Cely argues that in the U.S., President Obama “has been harmed by ludicrous false charges about his birthplace.” Yet Obama has never sued or prosecuted Fox News; credible leadership doesn’t wear skin that thin. Ecuador’s trend of course isn’t Armageddon, but it’s worrisome enough there and in Latin America – it’s apparent not just in countries like Ecuador, Venezuela and Nicaragua that are ruled from the left, but also in nations like Panama that are governed from the right – to cause hemispheric concern, especially as the rate of deadly violence against journalists in Latin America (see Mexico and Honduras) keeps spiraling. And the most troubling aspect of that current is the criminalization of speech – particularly when much of the rest of the world has come to the conclusion that jailing people for what they say or write belongs in the same musty attic of judicial customs where we’ve consigned debtor’s prisons and sodomy laws.
The most controversial media case currently roiling Ecuador involves the convictions of an Ecuadorean columnist, Emilio Palacio, and three editors at his Quito newspaper, El Universo, for an anti-Rafael Correa op-ed that Palacio wrote after a police uprising against the President in 2010. Palacio isn’t exactly a hero in this instance: his article accused the President of the “war crime” of ordering security forces to open fire on unarmed civilians – a doubtful claim for which Palacio provided little or no supporting evidence.
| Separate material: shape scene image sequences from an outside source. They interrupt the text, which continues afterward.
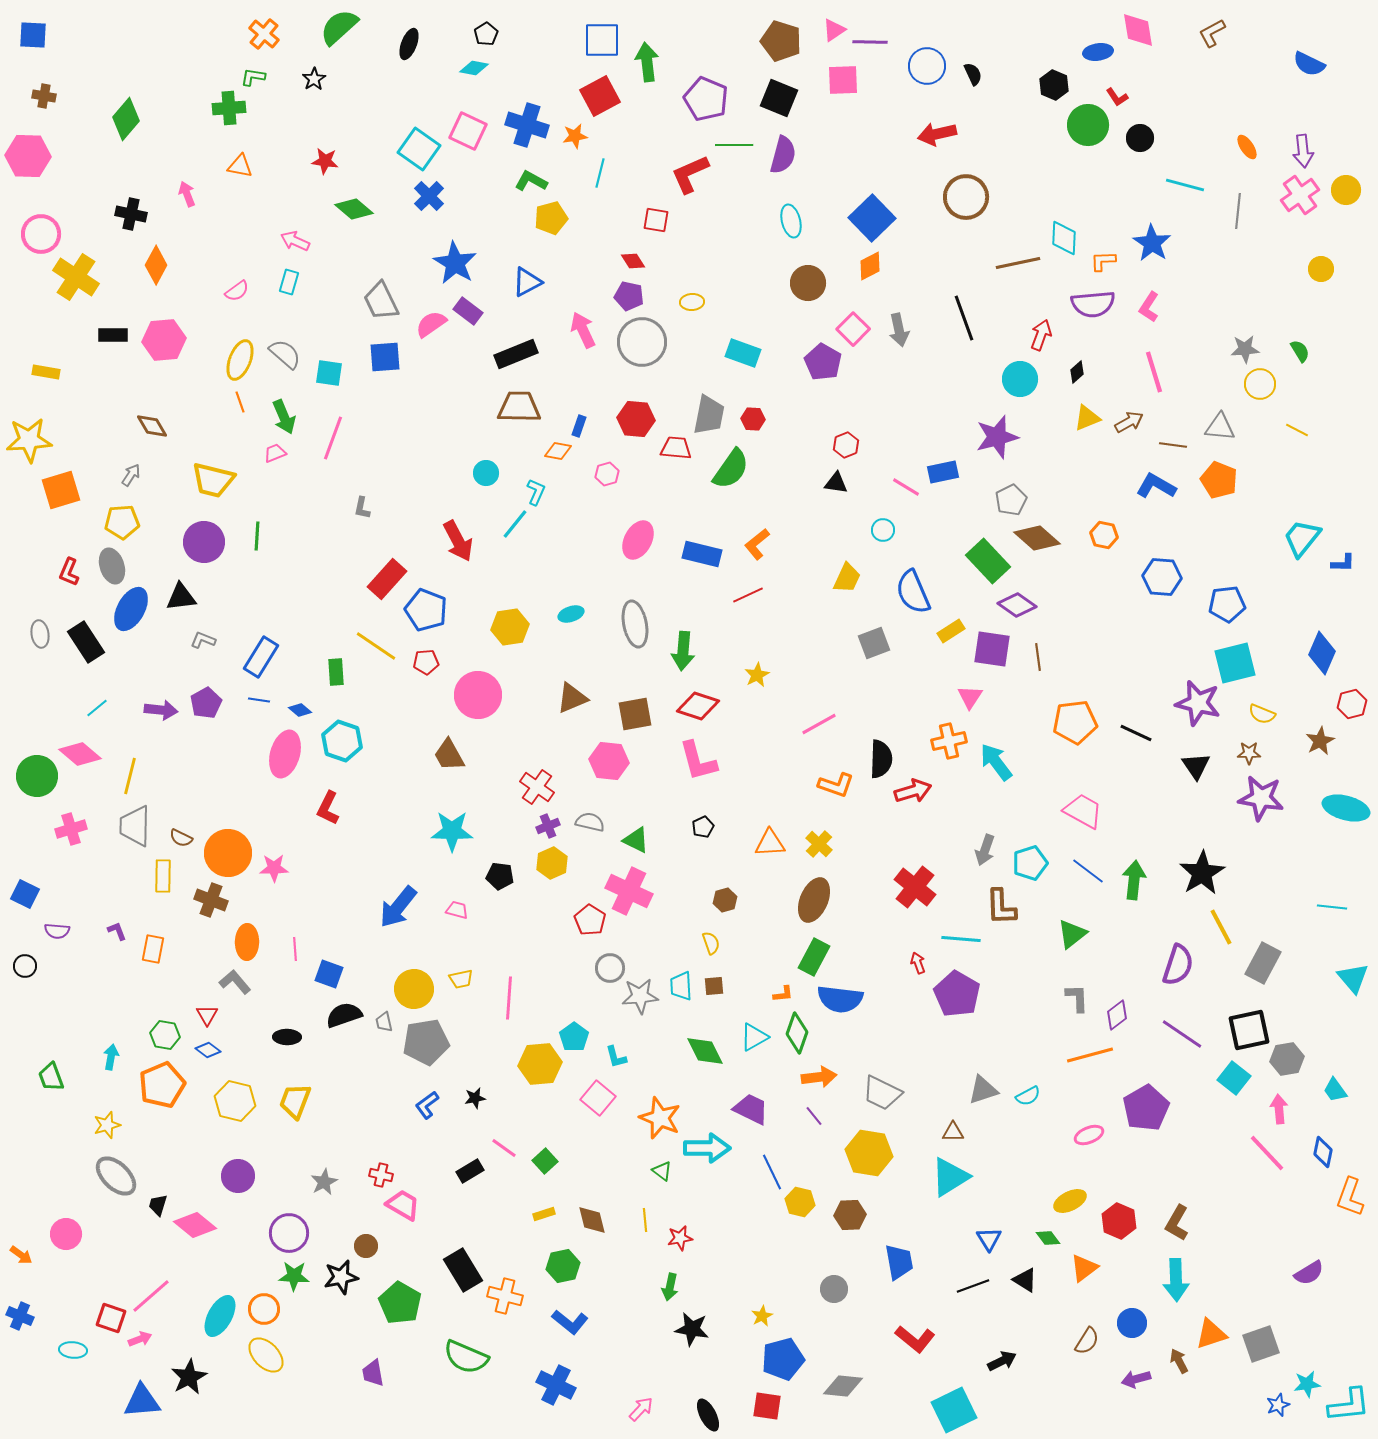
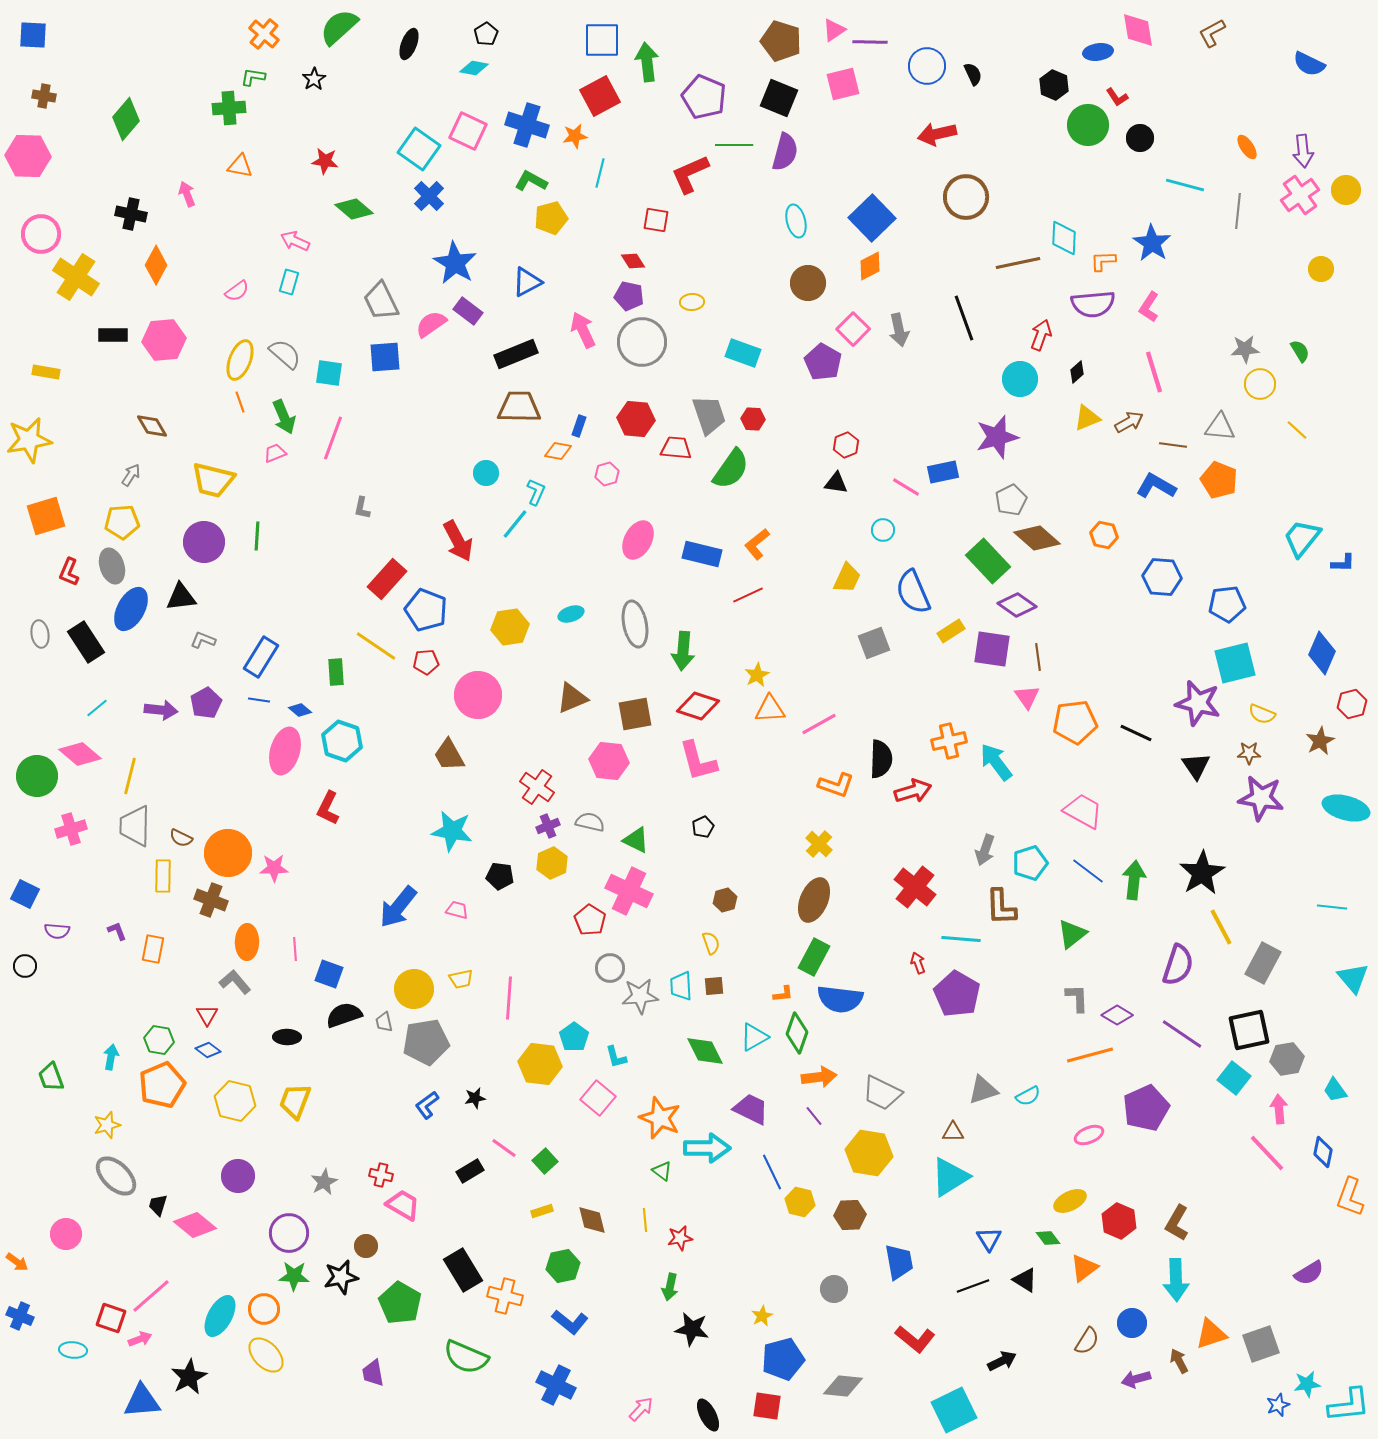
pink square at (843, 80): moved 4 px down; rotated 12 degrees counterclockwise
purple pentagon at (706, 99): moved 2 px left, 2 px up
purple semicircle at (783, 155): moved 2 px right, 3 px up
cyan ellipse at (791, 221): moved 5 px right
gray trapezoid at (709, 415): rotated 30 degrees counterclockwise
yellow line at (1297, 430): rotated 15 degrees clockwise
yellow star at (29, 440): rotated 6 degrees counterclockwise
orange square at (61, 490): moved 15 px left, 26 px down
pink triangle at (970, 697): moved 57 px right; rotated 8 degrees counterclockwise
pink ellipse at (285, 754): moved 3 px up
cyan star at (452, 831): rotated 9 degrees clockwise
orange triangle at (770, 843): moved 134 px up
purple diamond at (1117, 1015): rotated 68 degrees clockwise
green hexagon at (165, 1035): moved 6 px left, 5 px down
yellow hexagon at (540, 1064): rotated 12 degrees clockwise
purple pentagon at (1146, 1108): rotated 6 degrees clockwise
yellow rectangle at (544, 1214): moved 2 px left, 3 px up
orange arrow at (21, 1255): moved 4 px left, 7 px down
Even so, in the 21st century the matter should have been handled in civil and not criminal court – where last year Palacio and the editors were found guilty of defaming the President and each was sentenced to three years in prison as well as fines totaling $40 million. The verdict is under appeal, and Palacio has since fled to Miami.
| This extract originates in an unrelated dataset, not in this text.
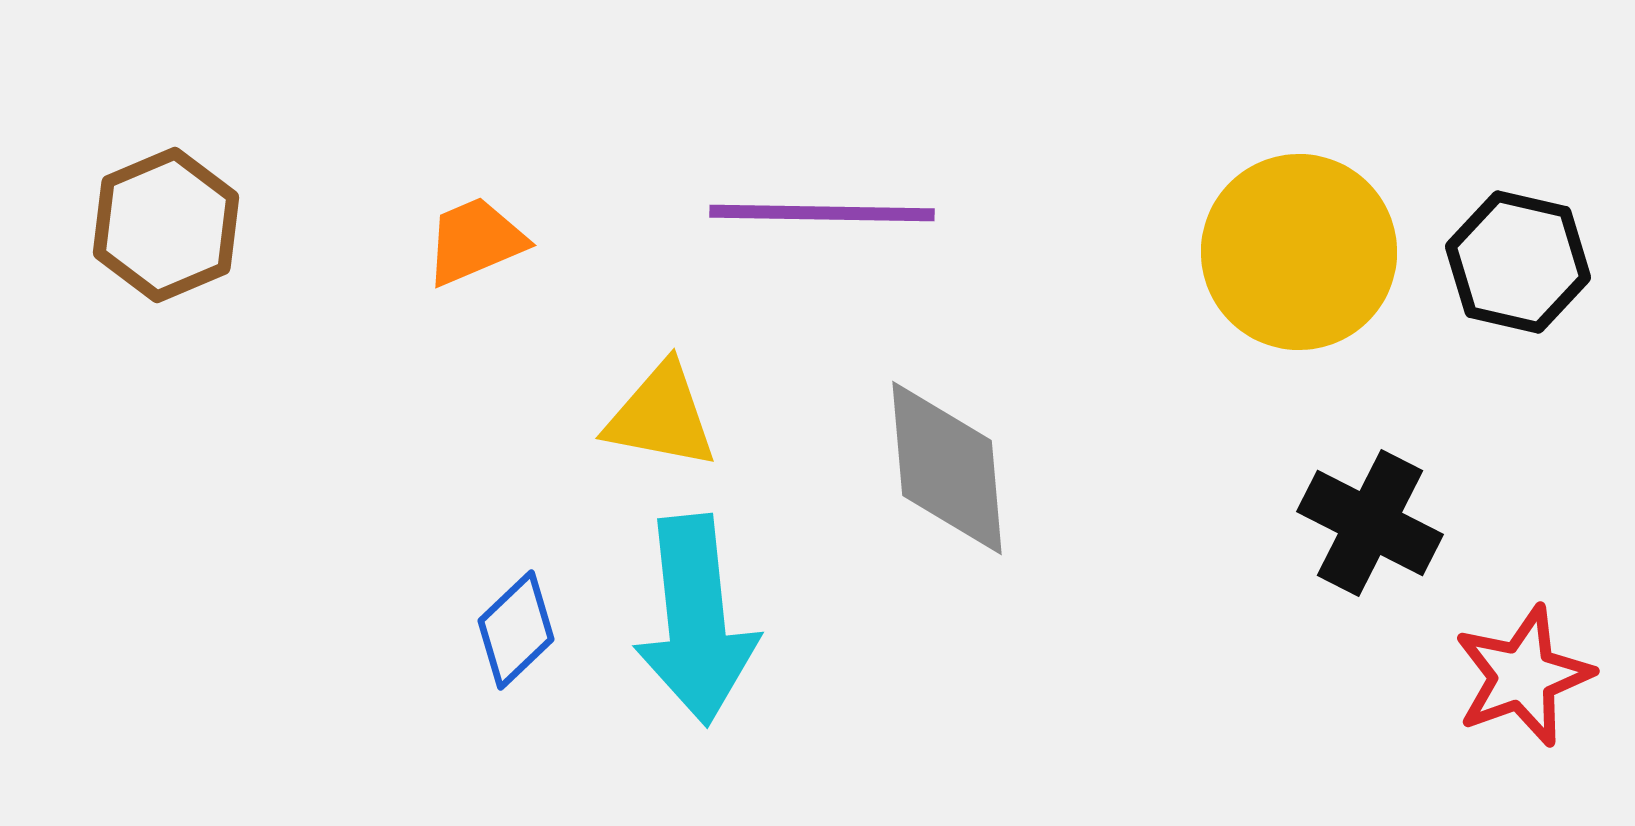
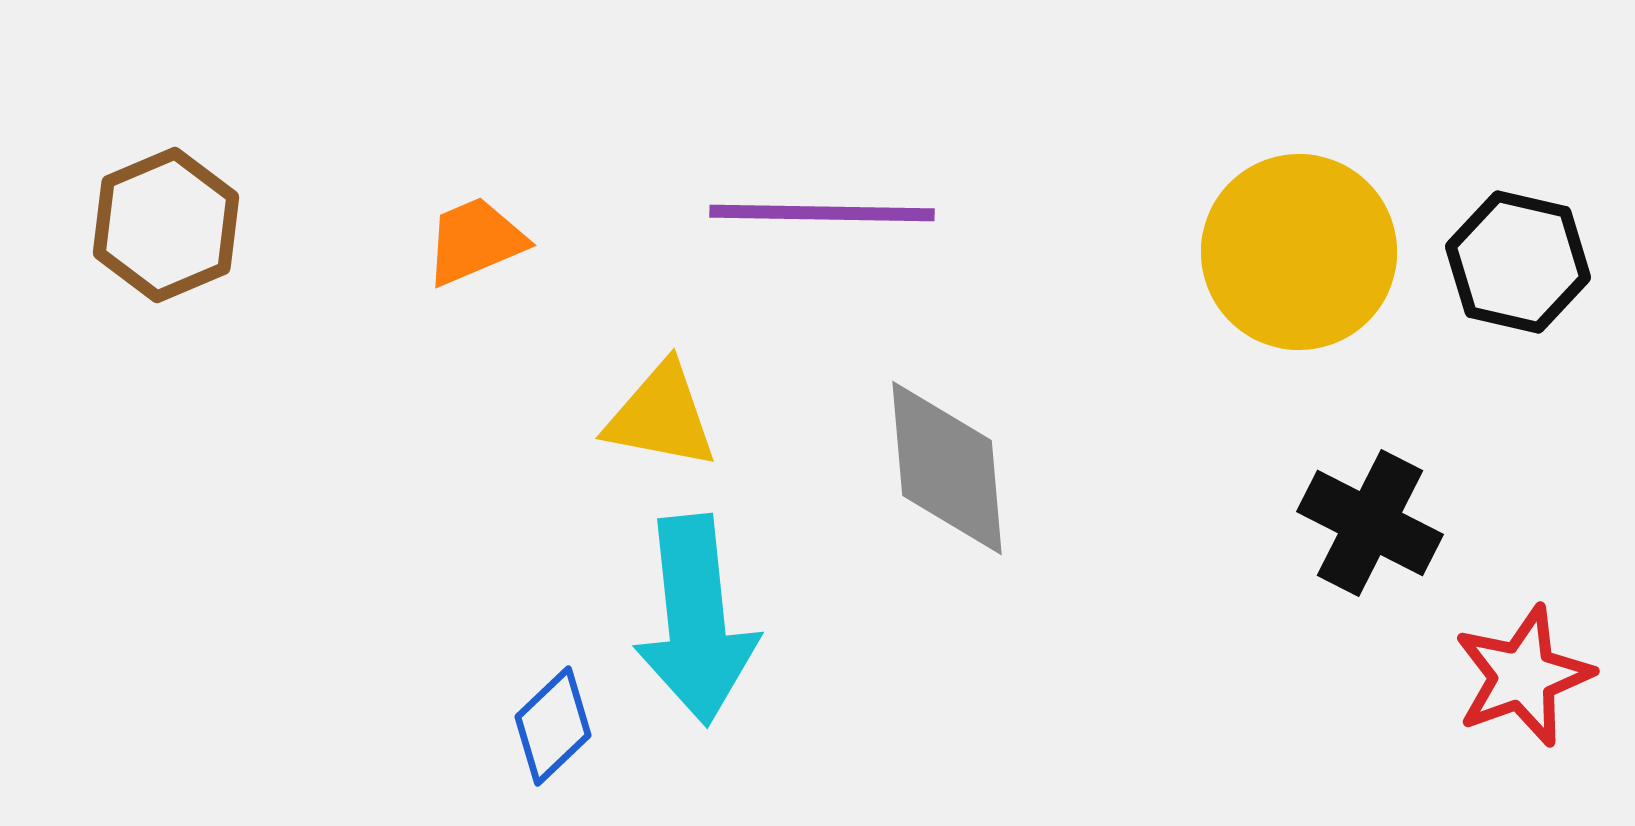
blue diamond: moved 37 px right, 96 px down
Countries across Latin America, including Brazil, Mexico and Argentina, have scrapped their criminal defamation laws. But President Correa, an economist, risked sounding like a caudillo throwback last fall in a speech at Columbia University in New York when he insisted that such statutes still make sense. “It seems very strange,” he said, “that there is no jail sentence for damaging a human being’s honor, although there is jail for those who are charged with mistreating a dog.”
That outlook helps explain why a new law went into effect in Ecuador this month that essentially makes the government the arbiter of what can and can’t be published or broadcast there. As if that censorship specter wasn’t haunting enough, the new rules include a media blackout during election campaigns, prohibiting anything that “would tend to influence in favor of or against a particular candidate, postulates, options, voting preferences or political ideas.”
At the same time, the President has built up a large state-run media apparatus that makes sure his political ideas get a loud hearing. The Ecuadorean Congress, where his partisans hold a majority, has blocked any libel or slander suits against him – even though he’s famous for spouting invective against opponents and journalists (on state TV he called Calderón and Zurita “sick clowns, little cockroaches”) that could also be considered defamatory. Meanwhile, brother Fabricio, while denying the contracts his firms received were illegal, this week happily reiterated that the President “knows everything I’m up to.” But a caveat to the reporters who scribbled his words: make sure your bank accounts can handle a defamation suit.